Woo long might be better suited to the Western palate. Taiwan produces some very fine woo long tea with a great fragrance, good body and a hint of sweetness. China's Fujian province also produces a lot of woo long but I find even the best lacks the sweetness and depth of Taiwan woo long.

If you don't have Chinese cadres as friends, I'd recommend Ten Ren shops. Their selection is not as fresh as what you can get in China, and the prices are quite a bit higher, but still quite drinkable. Particularly impressive are the jasmine tea balls that expand to reveal flowers and tied together tea leaves - not economical for everyday consumption, but very impressive presentation if your backwoodsy relatives come for a visit.

Trader Joe's has a pretty decent jasmine tea that I chug when my parents' green tea supply runs low. I drink Earl Gray when I'm away from home - Earl Gray is basically the same idea as jasmine tea - flavor mediocre tea with a strong fragrance and get instant body. Tea snobs turn their noses away from such chicanery, but I find these tea quite yummy.

One thing that really bothers me about non-Asian attitude towards green teadrinking is that non-Asians people claim to do it for health reasons. Yuck! I don't know who spread that mime but that person (ergh, marketing executive) should be taken out and shot. Green tea should be savored, or at least enjoyed, on its own merits. The idea of ignorant people who go out and buy crappy green tea for vague health reasons bothers me. Those people should just go to GNC and buy some capsules.

Also -- Japanese green tea sucks. I've tried the "good" stuff and I've tried the bag stuff - they all taste off and sludgy to me. And no! This is not some anti-Japanese biase. I have the greatest admiration for the Japanese in many areas, but their tea sucks.

7 Comments:

Blogger Peter P said...

Ten Ren is not bad. I have some of their tea bags at work. Yes, I have woo long.

11:30 PM  
Blogger astrid said...

TOLurker,

Do feel free to create a separate thread on English teas.

You probably had some inferior "longjing" tea, true longjing is lightly fermented so there should be no grassy notes at all. I've encountered some truly undrinkable "longjing" over the years that I used to cook tea eggs. Good longjing should not taste off and be appealing from your first sip - I appreciate the delicacy but it's a very expensive "okay" drink.

Overall, I do prefer maofeng because it provides the best bang for the buck. There's some decent maofeng type (first or second picking, unfermented) teas in Anhui, Zhejiang, and Jiangxi.

Your white tea is not my "white tea". There's a lot of "white tea" coming out - I've had some good ones on occasion. I must admit, I've avoided buying "white tea" type ever since I got stung by some very poor quality knockoff bi lu chun (that other people are constantly insisting aren't so bad, even though the tea tasted OFF and burnt). White teas are so delicate that it's easy to goof up production process, so I usually stick with the cheaper loose green teas. I've never tried the varieties you mentioned...if I ever head for Hong Kong, I'll keep an eye out for them. Never heard of bolei but had some teguanyin - good but I definitely prefer Taiwan's woo long teas to Mainland China's production. I think it has more to do with processing than with the raw materials.
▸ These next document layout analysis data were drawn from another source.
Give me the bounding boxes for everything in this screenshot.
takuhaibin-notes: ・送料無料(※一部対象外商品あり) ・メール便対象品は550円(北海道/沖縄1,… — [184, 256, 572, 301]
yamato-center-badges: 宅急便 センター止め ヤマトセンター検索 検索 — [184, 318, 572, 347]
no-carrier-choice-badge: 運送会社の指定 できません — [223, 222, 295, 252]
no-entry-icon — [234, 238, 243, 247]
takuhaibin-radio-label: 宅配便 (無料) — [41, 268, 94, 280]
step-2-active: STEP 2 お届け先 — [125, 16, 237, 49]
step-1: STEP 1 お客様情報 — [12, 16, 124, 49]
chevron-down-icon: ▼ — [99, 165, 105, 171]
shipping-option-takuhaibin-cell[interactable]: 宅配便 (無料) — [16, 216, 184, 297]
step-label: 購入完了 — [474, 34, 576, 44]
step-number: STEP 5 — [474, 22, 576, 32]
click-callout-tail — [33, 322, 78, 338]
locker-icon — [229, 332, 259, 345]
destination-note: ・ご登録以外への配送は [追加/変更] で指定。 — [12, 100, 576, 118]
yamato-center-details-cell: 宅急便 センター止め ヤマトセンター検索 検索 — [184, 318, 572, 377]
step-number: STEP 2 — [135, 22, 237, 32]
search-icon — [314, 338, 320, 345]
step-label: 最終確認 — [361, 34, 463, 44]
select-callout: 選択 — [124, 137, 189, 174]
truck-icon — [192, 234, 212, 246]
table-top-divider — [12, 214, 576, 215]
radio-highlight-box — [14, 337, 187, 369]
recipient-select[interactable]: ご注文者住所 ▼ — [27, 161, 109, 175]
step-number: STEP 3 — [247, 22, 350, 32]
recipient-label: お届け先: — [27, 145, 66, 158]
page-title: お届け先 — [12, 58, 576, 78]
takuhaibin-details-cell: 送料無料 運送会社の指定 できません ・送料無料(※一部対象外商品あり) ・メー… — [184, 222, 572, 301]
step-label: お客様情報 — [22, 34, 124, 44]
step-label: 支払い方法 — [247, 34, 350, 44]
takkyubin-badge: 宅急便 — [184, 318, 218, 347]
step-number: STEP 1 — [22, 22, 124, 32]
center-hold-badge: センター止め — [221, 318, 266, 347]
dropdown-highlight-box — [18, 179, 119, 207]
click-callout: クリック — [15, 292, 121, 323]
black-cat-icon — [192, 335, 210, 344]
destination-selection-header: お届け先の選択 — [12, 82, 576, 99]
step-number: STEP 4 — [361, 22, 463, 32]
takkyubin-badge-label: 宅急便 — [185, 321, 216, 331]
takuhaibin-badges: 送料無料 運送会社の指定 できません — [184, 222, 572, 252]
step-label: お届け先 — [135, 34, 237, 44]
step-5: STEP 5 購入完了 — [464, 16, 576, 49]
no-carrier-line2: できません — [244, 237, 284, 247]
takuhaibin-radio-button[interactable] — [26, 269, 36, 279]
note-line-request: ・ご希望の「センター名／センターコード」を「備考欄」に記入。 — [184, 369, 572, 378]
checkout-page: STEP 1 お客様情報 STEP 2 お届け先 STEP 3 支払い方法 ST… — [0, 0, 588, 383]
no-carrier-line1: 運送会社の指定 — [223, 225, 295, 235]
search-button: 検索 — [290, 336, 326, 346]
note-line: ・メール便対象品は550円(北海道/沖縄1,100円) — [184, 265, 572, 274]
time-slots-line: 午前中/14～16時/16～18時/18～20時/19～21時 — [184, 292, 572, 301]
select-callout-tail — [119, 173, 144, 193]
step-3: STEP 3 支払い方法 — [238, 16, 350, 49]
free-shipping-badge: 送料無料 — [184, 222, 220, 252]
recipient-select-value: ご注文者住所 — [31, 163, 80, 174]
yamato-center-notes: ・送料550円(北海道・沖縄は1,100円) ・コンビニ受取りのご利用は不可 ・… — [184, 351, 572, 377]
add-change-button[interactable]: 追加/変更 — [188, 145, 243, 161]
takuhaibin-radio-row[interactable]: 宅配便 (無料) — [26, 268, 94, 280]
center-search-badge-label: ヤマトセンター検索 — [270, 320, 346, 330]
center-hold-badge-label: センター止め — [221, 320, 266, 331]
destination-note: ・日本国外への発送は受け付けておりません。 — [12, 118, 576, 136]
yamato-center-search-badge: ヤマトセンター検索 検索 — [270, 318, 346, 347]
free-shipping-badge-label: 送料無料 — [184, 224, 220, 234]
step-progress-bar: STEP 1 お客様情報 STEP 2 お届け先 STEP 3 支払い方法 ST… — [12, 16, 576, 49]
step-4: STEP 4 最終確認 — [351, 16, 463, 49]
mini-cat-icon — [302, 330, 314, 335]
Where does your uncle buy his tea from?

I like Jasmine pearl tea too, the good stuff is very strong and appealing. But I believe the snotty tea drinkers still consider even the best jasmine tea to be inferior to good green or woo long tea.

Now here's a question I am very interested in having answered - is there a North American source for those delicious woo long flavored preserved ume plums?

8:29 AM  
Anonymous Anonymous said...

Astrid,

SFWoman here, I'll sign up for an account in a bit. I love green teas, even the macha teas. I also love black teas, particularly the rose flavored tea from Sri Lanka and Marriage Freres (a French tea company) makes a tea called Marco Polo that is very vanilla-y and floral and fruity.
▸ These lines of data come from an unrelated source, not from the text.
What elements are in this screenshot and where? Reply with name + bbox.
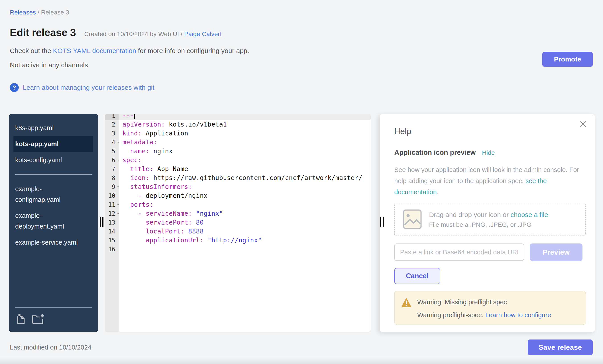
dropzone-text: Drag and drop your icon or choose a file… — [429, 211, 548, 228]
code-text: apiVersion: kots.io/v1beta1 — [119, 120, 371, 129]
created-text: Created on 10/10/2024 by Web UI / — [84, 31, 182, 37]
description-suffix: . — [437, 188, 439, 196]
line-number: 13 — [105, 218, 119, 227]
code-line[interactable]: 5 name: nginx — [105, 147, 371, 156]
new-folder-icon[interactable] — [32, 313, 45, 326]
code-line[interactable]: 13 servicePort: 80 — [105, 218, 371, 227]
cancel-button[interactable]: Cancel — [394, 268, 440, 284]
yaml-editor[interactable]: 1---2apiVersion: kots.io/v1beta13kind: A… — [105, 114, 371, 332]
dropzone-main-text: Drag and drop your icon or — [429, 211, 510, 218]
line-number: 4▾ — [105, 138, 119, 147]
file-item[interactable]: kots-app.yaml — [13, 136, 93, 152]
breadcrumb-releases-link[interactable]: Releases — [10, 9, 36, 16]
icon-dropzone[interactable]: Drag and drop your icon or choose a file… — [394, 204, 586, 235]
file-group-divider — [15, 174, 92, 175]
icon-preview-description: See how your application icon will look … — [394, 164, 584, 198]
code-text: applicationUrl: "http://nginx" — [119, 236, 371, 245]
file-item[interactable]: example-configmap.yaml — [13, 181, 93, 208]
code-line[interactable]: 1--- — [105, 114, 371, 120]
icon-preview-section-title: Application icon preview — [394, 149, 476, 157]
code-line[interactable]: 10 - deployment/nginx — [105, 191, 371, 200]
file-item[interactable]: kots-config.yaml — [13, 152, 93, 168]
image-placeholder-icon — [403, 209, 422, 231]
code-text: icon: https://raw.githubusercontent.com/… — [119, 174, 371, 182]
line-number: 6▾ — [105, 156, 119, 165]
code-text: statusInformers: — [119, 182, 371, 191]
help-panel: Help Application icon preview Hide See h… — [380, 114, 595, 332]
warning-body-text: Warning preflight-spec. — [417, 311, 485, 319]
gutter-filler — [105, 254, 119, 332]
configure-preflight-link[interactable]: Learn how to configure — [485, 311, 551, 319]
line-number: 14 — [105, 227, 119, 236]
line-number: 1 — [105, 114, 119, 120]
code-line[interactable]: 3kind: Application — [105, 129, 371, 138]
code-line[interactable]: 12▾ - serviceName: "nginx" — [105, 209, 371, 218]
created-info: Created on 10/10/2024 by Web UI / Paige … — [84, 31, 222, 38]
page-title: Edit release 3 — [10, 26, 76, 39]
line-number: 9▾ — [105, 182, 119, 191]
code-text: name: nginx — [119, 147, 371, 156]
line-number: 2 — [105, 120, 119, 129]
file-item[interactable]: example-service.yaml — [13, 234, 93, 250]
file-item[interactable]: k8s-app.yaml — [13, 120, 93, 136]
icon-url-input[interactable] — [394, 243, 524, 261]
code-text: kind: Application — [119, 129, 371, 138]
code-text: localPort: 8888 — [119, 227, 371, 236]
created-by-link[interactable]: Paige Calvert — [184, 31, 222, 37]
fold-icon[interactable]: ▾ — [117, 138, 119, 147]
code-line[interactable]: 4▾metadata: — [105, 138, 371, 147]
code-line[interactable]: 11▾ ports: — [105, 200, 371, 209]
close-icon[interactable] — [579, 120, 587, 129]
description-text: See how your application icon will look … — [394, 166, 579, 185]
code-text: servicePort: 80 — [119, 218, 371, 227]
line-number: 10 — [105, 191, 119, 200]
sidebar-bottom-divider — [15, 308, 92, 308]
promote-button[interactable]: Promote — [542, 52, 593, 67]
code-empty — [119, 254, 371, 332]
new-file-icon[interactable] — [16, 313, 26, 326]
hide-link[interactable]: Hide — [482, 149, 495, 156]
save-release-button[interactable]: Save release — [528, 340, 593, 355]
sidebar-resize-handle[interactable] — [100, 217, 104, 227]
code-line[interactable]: 2apiVersion: kots.io/v1beta1 — [105, 120, 371, 129]
line-number: 8 — [105, 174, 119, 182]
help-panel-resize-handle[interactable] — [380, 217, 384, 227]
fold-icon[interactable]: ▾ — [117, 200, 119, 209]
code-text: --- — [119, 114, 371, 120]
code-line[interactable]: 15 applicationUrl: "http://nginx" — [105, 236, 371, 245]
sidebar-bottom — [9, 308, 98, 332]
fold-icon[interactable]: ▾ — [117, 156, 119, 165]
docs-hint-prefix: Check out the — [10, 47, 53, 54]
code-line[interactable]: 16 — [105, 245, 371, 254]
git-releases-help-link[interactable]: Learn about managing your releases with … — [23, 84, 154, 91]
preflight-warning: Warning: Missing preflight spec Warning … — [394, 291, 586, 325]
code-line[interactable]: 14 localPort: 8888 — [105, 227, 371, 236]
channel-status: Not active in any channels — [10, 61, 593, 69]
code-line[interactable]: 9▾ statusInformers: — [105, 182, 371, 191]
code-line[interactable]: 6▾spec: — [105, 156, 371, 165]
release-editor-workspace: k8s-app.yamlkots-app.yamlkots-config.yam… — [0, 114, 603, 332]
editor-empty-area[interactable] — [105, 254, 371, 332]
kots-yaml-docs-link[interactable]: KOTS YAML documentation — [53, 47, 136, 54]
code-text: ports: — [119, 200, 371, 209]
line-number: 7 — [105, 165, 119, 174]
file-item[interactable]: example-deployment.yaml — [13, 208, 93, 234]
code-line[interactable]: 7 title: App Name — [105, 165, 371, 174]
line-number: 5 — [105, 147, 119, 156]
fold-icon[interactable]: ▾ — [117, 209, 119, 218]
code-text: - serviceName: "nginx" — [119, 209, 371, 218]
file-sidebar: k8s-app.yamlkots-app.yamlkots-config.yam… — [9, 114, 98, 332]
file-list: k8s-app.yamlkots-app.yamlkots-config.yam… — [9, 114, 98, 250]
docs-hint: Check out the KOTS YAML documentation fo… — [10, 47, 593, 55]
docs-hint-suffix: for more info on configuring your app. — [136, 47, 249, 54]
warning-triangle-icon — [401, 297, 411, 319]
breadcrumb: Releases / Release 3 — [10, 9, 593, 16]
line-number: 15 — [105, 236, 119, 245]
code-line[interactable]: 8 icon: https://raw.githubusercontent.co… — [105, 174, 371, 182]
fold-icon[interactable]: ▾ — [117, 182, 119, 191]
line-number: 11▾ — [105, 200, 119, 209]
choose-file-link[interactable]: choose a file — [510, 211, 548, 218]
breadcrumb-separator: / — [38, 9, 39, 16]
question-mark-icon: ? — [10, 83, 19, 92]
preview-button[interactable]: Preview — [530, 243, 582, 261]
We have a Hong Kong style tea house here, Imperial Tea House, that has a lot of very nice teas. The prices vary, but some are extremely expensive. I don't know what makes a tea really amazing, however.

I do know that I use cheap tea to make iced tea. Very good quality tea seems to make cloudy iced tea. My father's side of the family is southern, they drink iced tea (or is it ice tea?) instead of water.

8:17 PM  
Anonymous Anonymous said...

drinking tea is actually healthier than drinking water .. according to a study that was conducted a month back .. i forgot what was the name of it.

3:37 PM  
Blogger astrid said...

SFWoman and Requiem and Nabeel, welcome to this humble blog. :-)

5:30 PM  
Blogger astrid said...

Nabeel,

I think part of the reason why drinking tea is healthier is the way we consume tea, warm and in small sips, while sitting down...unless the study compared bottled water to bottled tea...

SFWoman,

I use regular Lipton's or Twinings for ice tea and they always taste fine to me. Black tea is good for ice tea while green tea is often tastes off when cold. (I can't comprehend how Tazo does so much business on cloudy sweetened green tea - yuck!)

I've never tried a rose flavored tea before (there is a rosebud tea that's great for constipation, for some bizarre reason, but doesn't taste like roses), but I keep a bottle of rosewater (approx. $2/12 oz. at halal grocery stores) for gurgling and occasionally for flavoring my drinking water.

requiem,

Tea is an acquired taste, but often times, you might simply be encountering superior packaging masquerading as superior product. It is whatever you enjoy. I like Trader Joe's branded teas, most have a good fragrance and body, and they're actually slightly cheaper than mass market teas like Celestial Seasonings.

5:59 PM  
Blogger astrid said...

I like Lipton sun tea and ice tea too. The generic Lipton tea is pretty good and makes a good alternative to water. Even if they're sweetened, they're sweeted with table sugar and not high fructose corn syrup like canned sodas.